Musiała przejść test do tej grupy ale to było tak banalnie proste. Była przecież nocną łowczynią, ale bez pierścionka. Bo tak była przyziemną. Sama myśl o tym była odrażająca. Kochała to kim jest bez niego była. Musiała wytrzymać, żale jej było tylko taty i rodzeństwa bo z tego co wiedziała to strasznie to przeżyli. Clary wróciła do Instytutu, więc mogła ją czasem zobaczyć. Brat cóż siedział w Ednomie, a ojciec pogrążył się w pracy.
Kiedy ostatni raz ją widziała była z Izzy i Alec 'em, cali na biało. Przykre, że nie mogła im powiedzieć ale cóż, tak musiało być.
Ktoś zapukała do jej pokoju. Podniosła się z łóżka aby otworzyć.
Kiedy uchyliła drzwi zobaczył kobietę ok 30.
- Tak ? - spytała Martina.
- Przyniosłam ci plan zajęć - powiedziała z uśmiechem.
- Dziękuję - powiedziała i odwzajemniła uśmiech.
- Pamiętaj ćwiczyć grę na skrzypcach a ja już się będę zbierać - powiedziała kobieta.
- Jasne - powiedziała.
- Do widzenia - powiedział jeszcze dziewczyna.
Willow przekręciła delikatnie głowę.
- Mam grać na skrzypcach.. Super - powiedziała sarkastycznie.
Wyciągnęła skrzypce z futerału. Ujęła smyczek w rękę i zaczęła grać. Kotka słuchała ją z przejęciem. Grała z pamięci, kiedyś ojciec ją tego uczył. Całkiem to lubiła. Melodia roznosiła się po całym budynku. Po jakiś 10 minutach ktoś zapukał. Dziewczyna przewróciła oczami i przestała grać.
Podeszła do drzwi aby otworzyć. Znowu.
- Tak ? - spytała opierając się o próg.
- To ty grałaś ? - spytał mężczyzna o czarnych włosach i niebieskich oczach.
- Tak - powiedziała i pomachała skrzypcami.
- Jak długo grasz - spytał.
- Mniej więcej 9 lat bo gram od 5 roku życia - powiedziała spokojnie.
- Wow długo - stwierdził.
- Może trochę tak - powiedziała spokojnie.
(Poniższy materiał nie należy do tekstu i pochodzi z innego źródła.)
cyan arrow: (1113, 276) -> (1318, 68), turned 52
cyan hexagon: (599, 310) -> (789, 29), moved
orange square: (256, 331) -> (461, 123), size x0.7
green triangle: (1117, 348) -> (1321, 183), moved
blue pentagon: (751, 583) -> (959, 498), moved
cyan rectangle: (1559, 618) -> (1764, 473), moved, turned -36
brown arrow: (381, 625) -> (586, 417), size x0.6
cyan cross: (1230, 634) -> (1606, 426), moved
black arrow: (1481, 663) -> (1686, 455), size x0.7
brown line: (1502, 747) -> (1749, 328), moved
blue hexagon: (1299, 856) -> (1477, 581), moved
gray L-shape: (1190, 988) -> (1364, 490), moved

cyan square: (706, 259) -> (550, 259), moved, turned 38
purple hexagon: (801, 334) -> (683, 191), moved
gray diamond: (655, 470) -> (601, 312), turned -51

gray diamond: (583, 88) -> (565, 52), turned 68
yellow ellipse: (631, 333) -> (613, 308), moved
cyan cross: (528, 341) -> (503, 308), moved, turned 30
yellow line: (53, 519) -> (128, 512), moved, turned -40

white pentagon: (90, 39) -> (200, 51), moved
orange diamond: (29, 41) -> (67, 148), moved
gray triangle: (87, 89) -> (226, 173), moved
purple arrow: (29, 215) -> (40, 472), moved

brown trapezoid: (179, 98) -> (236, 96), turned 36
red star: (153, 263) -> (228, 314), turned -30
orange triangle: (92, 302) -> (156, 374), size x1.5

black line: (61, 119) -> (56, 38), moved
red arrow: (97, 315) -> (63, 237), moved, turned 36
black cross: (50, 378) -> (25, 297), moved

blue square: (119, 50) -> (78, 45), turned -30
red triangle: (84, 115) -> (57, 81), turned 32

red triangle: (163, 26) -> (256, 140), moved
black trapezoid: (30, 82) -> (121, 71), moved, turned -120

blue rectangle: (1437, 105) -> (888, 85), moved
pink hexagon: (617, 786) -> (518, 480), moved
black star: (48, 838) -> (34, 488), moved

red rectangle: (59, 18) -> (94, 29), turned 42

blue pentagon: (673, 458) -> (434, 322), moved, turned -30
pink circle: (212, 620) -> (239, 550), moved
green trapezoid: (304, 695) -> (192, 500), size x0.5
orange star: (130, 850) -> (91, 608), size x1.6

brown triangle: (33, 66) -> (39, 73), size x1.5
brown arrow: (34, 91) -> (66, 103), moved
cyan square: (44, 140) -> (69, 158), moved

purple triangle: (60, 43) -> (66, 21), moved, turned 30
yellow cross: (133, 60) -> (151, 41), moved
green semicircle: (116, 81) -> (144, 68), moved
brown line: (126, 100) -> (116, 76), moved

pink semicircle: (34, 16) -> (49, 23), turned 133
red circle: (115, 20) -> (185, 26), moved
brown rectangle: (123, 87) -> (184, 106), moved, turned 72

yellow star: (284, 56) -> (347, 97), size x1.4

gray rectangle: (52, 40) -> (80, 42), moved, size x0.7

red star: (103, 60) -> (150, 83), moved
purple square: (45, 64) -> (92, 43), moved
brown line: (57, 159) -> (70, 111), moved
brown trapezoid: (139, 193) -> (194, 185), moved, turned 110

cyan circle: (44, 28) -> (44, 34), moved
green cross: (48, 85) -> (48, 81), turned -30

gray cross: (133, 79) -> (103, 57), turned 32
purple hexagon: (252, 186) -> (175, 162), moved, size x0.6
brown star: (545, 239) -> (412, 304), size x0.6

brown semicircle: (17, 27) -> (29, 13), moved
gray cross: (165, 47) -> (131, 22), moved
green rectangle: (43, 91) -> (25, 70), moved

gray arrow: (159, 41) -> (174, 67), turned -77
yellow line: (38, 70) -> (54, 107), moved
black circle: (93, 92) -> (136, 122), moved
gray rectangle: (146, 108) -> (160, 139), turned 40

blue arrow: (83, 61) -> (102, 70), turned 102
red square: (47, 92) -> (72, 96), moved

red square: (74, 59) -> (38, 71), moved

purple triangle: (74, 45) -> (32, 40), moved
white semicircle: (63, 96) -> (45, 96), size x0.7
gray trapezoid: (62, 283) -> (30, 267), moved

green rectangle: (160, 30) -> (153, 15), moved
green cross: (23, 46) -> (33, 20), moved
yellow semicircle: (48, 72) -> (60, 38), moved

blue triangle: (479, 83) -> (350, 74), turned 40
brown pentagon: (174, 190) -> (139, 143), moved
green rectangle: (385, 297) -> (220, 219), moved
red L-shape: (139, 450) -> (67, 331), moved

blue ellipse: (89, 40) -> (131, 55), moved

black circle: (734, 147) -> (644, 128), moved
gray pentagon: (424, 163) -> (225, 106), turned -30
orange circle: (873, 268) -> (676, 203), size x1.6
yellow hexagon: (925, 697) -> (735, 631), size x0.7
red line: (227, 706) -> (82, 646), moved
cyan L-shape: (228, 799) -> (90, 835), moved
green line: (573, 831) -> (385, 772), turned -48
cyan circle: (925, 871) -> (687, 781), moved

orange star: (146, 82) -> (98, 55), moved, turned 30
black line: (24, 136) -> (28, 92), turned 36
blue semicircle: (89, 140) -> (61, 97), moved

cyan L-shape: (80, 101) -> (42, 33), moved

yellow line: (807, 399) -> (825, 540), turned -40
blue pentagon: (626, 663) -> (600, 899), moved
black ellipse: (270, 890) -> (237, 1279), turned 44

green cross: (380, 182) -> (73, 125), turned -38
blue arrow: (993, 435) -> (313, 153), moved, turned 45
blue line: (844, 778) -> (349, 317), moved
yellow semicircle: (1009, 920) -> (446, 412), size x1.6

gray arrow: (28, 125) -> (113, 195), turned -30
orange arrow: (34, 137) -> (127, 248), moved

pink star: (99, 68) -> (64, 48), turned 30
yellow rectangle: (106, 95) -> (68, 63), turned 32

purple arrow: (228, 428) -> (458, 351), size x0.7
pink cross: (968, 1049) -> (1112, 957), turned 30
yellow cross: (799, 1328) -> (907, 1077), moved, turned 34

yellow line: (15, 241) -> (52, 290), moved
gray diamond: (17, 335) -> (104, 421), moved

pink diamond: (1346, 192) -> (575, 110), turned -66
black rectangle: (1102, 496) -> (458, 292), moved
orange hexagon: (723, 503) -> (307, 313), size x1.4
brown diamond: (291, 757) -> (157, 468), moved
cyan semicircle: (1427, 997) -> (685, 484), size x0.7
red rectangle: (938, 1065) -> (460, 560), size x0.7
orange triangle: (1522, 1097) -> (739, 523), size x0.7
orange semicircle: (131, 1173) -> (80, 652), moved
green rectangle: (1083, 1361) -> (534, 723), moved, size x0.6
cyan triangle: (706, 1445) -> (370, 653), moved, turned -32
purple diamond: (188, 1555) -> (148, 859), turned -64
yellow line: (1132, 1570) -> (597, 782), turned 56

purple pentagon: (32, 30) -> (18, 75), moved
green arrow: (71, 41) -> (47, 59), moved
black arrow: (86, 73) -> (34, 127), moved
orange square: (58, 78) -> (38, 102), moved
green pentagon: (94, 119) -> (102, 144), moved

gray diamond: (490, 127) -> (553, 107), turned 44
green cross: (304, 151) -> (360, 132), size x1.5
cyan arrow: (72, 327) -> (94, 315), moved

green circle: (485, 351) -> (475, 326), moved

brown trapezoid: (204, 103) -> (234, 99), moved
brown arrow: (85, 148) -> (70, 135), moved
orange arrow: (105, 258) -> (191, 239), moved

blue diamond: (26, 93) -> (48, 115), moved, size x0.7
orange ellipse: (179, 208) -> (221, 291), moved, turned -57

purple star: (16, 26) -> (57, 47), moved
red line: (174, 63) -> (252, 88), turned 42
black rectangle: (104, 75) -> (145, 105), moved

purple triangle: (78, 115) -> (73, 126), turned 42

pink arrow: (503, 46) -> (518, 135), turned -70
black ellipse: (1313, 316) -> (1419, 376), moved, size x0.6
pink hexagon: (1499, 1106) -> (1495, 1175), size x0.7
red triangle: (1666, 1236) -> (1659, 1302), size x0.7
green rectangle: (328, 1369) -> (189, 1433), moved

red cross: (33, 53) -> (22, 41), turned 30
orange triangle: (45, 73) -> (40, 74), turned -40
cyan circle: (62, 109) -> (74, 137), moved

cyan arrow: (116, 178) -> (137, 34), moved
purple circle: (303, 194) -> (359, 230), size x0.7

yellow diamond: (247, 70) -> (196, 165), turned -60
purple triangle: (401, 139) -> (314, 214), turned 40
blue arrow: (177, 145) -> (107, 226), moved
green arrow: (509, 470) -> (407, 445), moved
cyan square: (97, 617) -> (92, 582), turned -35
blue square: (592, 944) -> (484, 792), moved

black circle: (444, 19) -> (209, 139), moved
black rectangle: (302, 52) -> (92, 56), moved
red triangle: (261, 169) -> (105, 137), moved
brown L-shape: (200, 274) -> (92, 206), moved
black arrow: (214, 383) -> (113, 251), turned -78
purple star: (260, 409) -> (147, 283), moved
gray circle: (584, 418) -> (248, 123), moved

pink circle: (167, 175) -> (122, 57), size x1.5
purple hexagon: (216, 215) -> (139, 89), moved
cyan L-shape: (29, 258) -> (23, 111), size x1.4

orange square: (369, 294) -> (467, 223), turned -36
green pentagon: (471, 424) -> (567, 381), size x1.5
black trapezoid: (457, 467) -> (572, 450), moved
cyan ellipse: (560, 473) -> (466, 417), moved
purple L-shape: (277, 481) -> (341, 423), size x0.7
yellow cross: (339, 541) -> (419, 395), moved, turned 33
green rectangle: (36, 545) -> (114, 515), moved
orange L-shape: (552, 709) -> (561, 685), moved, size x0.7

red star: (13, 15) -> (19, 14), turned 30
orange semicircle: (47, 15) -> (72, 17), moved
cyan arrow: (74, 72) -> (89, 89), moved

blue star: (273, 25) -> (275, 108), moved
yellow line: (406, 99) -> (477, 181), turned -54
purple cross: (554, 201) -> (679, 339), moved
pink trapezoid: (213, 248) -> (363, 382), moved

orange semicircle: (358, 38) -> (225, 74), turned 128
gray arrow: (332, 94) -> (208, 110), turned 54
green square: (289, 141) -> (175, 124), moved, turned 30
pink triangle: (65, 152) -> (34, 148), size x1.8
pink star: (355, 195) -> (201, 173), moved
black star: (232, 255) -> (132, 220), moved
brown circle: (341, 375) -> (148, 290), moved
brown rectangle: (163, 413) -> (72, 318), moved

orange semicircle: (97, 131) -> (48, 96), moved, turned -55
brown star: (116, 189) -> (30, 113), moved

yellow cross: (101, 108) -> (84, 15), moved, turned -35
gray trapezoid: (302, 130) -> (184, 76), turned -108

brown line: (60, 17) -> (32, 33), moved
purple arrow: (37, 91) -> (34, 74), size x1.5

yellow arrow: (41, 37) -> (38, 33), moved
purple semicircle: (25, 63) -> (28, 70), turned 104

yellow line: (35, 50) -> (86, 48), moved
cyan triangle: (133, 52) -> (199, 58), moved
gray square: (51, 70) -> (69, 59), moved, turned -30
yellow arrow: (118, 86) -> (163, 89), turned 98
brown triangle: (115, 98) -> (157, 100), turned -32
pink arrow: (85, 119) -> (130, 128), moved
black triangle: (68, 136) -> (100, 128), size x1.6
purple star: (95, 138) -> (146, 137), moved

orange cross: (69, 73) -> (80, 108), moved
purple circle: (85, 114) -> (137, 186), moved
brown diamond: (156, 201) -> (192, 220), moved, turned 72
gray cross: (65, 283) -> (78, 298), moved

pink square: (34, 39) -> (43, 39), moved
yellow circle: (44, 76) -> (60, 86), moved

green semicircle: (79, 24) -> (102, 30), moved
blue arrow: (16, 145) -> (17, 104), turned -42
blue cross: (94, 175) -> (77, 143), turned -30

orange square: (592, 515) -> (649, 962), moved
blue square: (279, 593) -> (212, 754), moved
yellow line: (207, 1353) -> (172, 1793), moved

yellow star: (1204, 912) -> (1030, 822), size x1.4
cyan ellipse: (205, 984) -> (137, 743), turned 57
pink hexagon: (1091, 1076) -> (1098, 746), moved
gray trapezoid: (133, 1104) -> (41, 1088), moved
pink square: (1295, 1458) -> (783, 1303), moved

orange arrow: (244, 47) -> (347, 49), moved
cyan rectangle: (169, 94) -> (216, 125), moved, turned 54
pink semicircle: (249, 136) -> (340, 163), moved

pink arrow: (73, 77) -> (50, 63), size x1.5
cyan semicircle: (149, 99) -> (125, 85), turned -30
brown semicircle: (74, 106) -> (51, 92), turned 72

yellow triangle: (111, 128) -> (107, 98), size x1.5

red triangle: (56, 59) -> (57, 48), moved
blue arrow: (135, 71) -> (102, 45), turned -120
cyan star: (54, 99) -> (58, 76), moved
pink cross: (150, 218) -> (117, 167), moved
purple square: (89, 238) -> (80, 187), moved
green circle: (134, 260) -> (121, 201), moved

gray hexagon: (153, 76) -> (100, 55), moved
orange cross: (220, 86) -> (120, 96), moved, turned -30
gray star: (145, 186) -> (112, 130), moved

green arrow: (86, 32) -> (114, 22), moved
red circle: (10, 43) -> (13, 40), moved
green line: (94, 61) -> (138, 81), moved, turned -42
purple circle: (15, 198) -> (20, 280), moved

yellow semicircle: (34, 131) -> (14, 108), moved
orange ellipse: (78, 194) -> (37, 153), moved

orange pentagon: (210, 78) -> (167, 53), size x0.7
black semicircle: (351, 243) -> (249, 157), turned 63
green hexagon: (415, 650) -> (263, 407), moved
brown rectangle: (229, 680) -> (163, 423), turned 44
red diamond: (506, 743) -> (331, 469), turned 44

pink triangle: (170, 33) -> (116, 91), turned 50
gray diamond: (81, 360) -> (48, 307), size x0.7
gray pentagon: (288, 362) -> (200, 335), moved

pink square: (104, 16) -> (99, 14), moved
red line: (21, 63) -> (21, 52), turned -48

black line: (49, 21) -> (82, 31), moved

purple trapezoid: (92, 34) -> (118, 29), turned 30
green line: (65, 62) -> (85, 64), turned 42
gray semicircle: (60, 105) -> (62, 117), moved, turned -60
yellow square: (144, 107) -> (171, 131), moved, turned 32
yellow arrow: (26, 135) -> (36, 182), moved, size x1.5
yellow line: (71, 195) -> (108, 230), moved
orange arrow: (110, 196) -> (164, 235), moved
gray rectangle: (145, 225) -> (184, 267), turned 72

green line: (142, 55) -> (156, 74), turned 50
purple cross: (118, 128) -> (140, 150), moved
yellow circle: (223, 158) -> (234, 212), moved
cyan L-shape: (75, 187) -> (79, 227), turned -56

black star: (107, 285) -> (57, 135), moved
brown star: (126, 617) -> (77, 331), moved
- Masz wielki talent powinnaś go rozwijać - powiedział.
- Talent raczej nie ja po prostu gram - stwierdziła.
- Mówię prawdę jestem tutejszym znawcą muzyki i sztuki - stwierdził
- No dobrze może i mam, ale co w związku z tym ? - spytała.
- Na razie uroczystości szkolne później konkursy - powiedział.
- W której jesteś klasie ? - spytał.
- 1a - powiedziała.
- Imię i nazwisko ? - spytał.
- Sophie Gray - powiedziała.
- Wezmę cię jutro na którejś lekcji, weź skrzypce - powiedział i się uśmiechnął.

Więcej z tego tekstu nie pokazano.